From deep in the tradition, from The Cloud of Unknowing, a fourteenth-century text from an unnamed English monk: “You only need a tiny scrap of time to move toward God.” The words slap. Busyness is not much of an excuse if it only takes a minute or two to move toward God. But the monk’s words console, too. For, of time and person, it seems that scraps are all I have to bring forward. That my ways of coming to God these days are all scraps.
Lauren Winner, Still: Notes on a Mid-Faith Crisis
Today was my very large scrap.
The past couple of weeks have been a whirlwind with very few moments to pause. I took the day off today and allowed 8am-10pm to be a very big space of time, to read, reflect, write, laugh, cry, catch my breath, and eat 10-too-many strawberries. And drink an insubordinate amount of green tea.

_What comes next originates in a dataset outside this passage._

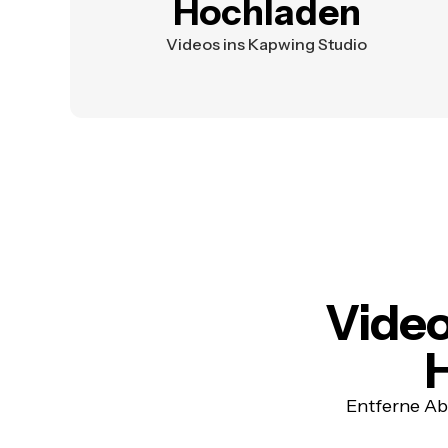
Hochladen
Videos ins Kapwing Studio
Video
Entferne Ab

This season feels like an upward climb without a peak. But today I stopped, because while my to-do list runs long, I fear the outcome of neglecting the change surrounding me. I also know all too well the results of not pausing, as words bitter and spiteful come to mind. And because God is the Creator of all things beautiful, I want eyes (and patience) wide enough to see all that and everything in between.
The key, of course, is asking God for those eyes. And so, I ask. For eyes wide enough to see, a heart deep enough to yearn, courage big enough to push beyond insecurity, and grace to transform my weary soul.
Tonight I bring my scraps, confident that He can make the loveliest of things out of the dirtiest of scraps.